お試しにも程がある 18
「意外に重いなぁ。」
寝てしまったシビックをそっと持ち上げ、近場のクッションまで運ぶ。
起きる素振りもなく、すやすや寝ている。
大きめクッションの上に静かに乗せ、1つ任務完了。
胡麻油の監視に向かう。
「みさと、これ良く考えたね。」
「勿論ネットで調べたよ。先生様々だね。
後は代用出来そうなものは買ってみた。」
「胡麻油、考えてなかったけどあると嬉しいよね。」
「でしょ?お料理したくなるもん。
まだ内緒だけど、辣油も作っちゃった!」
「えっ!出来たの?」
「食べる時驚かせようと思ってたけど、味見する?」
「するする!」
みさとはリュックから、辣油の瓶とふりかけ状にしたものが入っている瓶を取出した。
「こっちが辣油で、こっちが辛くない食べて美味しい辣油にしようと思ってた。」
「素晴らしいよみさとさん!
こっちは辣油と胡麻油足して漬けとく感じ?」
「そんな感じで良いんじゃないかと思ってる。
時間かけないと味が馴染まないかな?」
「ふんふん、その辺は任せて。」
魔法でどうにかなるでしょ。
半々位で足して、瓶を振ってふたりで味見。
辛さは丁度いいかな。
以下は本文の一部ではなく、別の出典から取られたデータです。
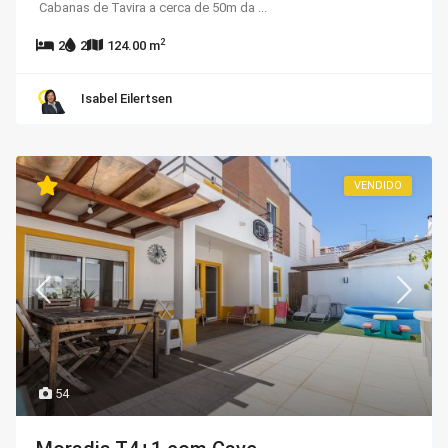
Cabanas de Tavira a cerca de 50m da
...
2
2
2
124.00 m
Isabel Eilertsen
VENDIDO
54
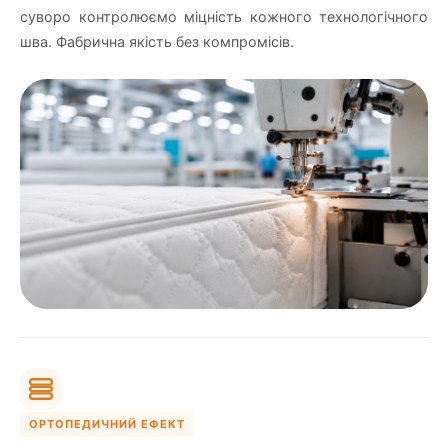
суворо контролюємо міцність кожного технологічного
шва. Фабрична якість без компромісів.
ОРТОПЕДИЧНИЙ ЕФЕКТ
具材の香ばしさや塩味も馴染ませたいから、少しだけ時間経過の魔法をかける。
再度味見して、ふたりしてニンマリする。
「先ずはリュックに入れようか。」
「そうだね、上手く出来て良かったぁ。」
「餃子が更に楽しみになってきた!」
「ねぇねぇ、すんごく辛い辣油も作る?」
「それは後でもいいんじゃないか?
今日はこの辣油で大満足ですよ。」
「それなら良いけど。
そういえば、レジアスさんは一緒じゃないの?」
「あぁ、忘れてた。
都合良くなったら連絡してこっちに来るって言ってたよ。
後片付けあるらしい。」
「大変なんだね。
設置、上手くいったのかな?」
「多分大丈夫だよ。
最後の設置してからテストで首都まで帰ってきたしね。」
「行来しやすくなると、クレスタさん喜びそうだね。」
「そうだな、専属で指名されなくて済むよ。
他の人でも移動できるから、仕事振りやすくなるんじゃないかな。」
「魔法って凄いね。使えないけど。」
「役割分担って事で良いんじゃない?」
「そういうことにしときますか。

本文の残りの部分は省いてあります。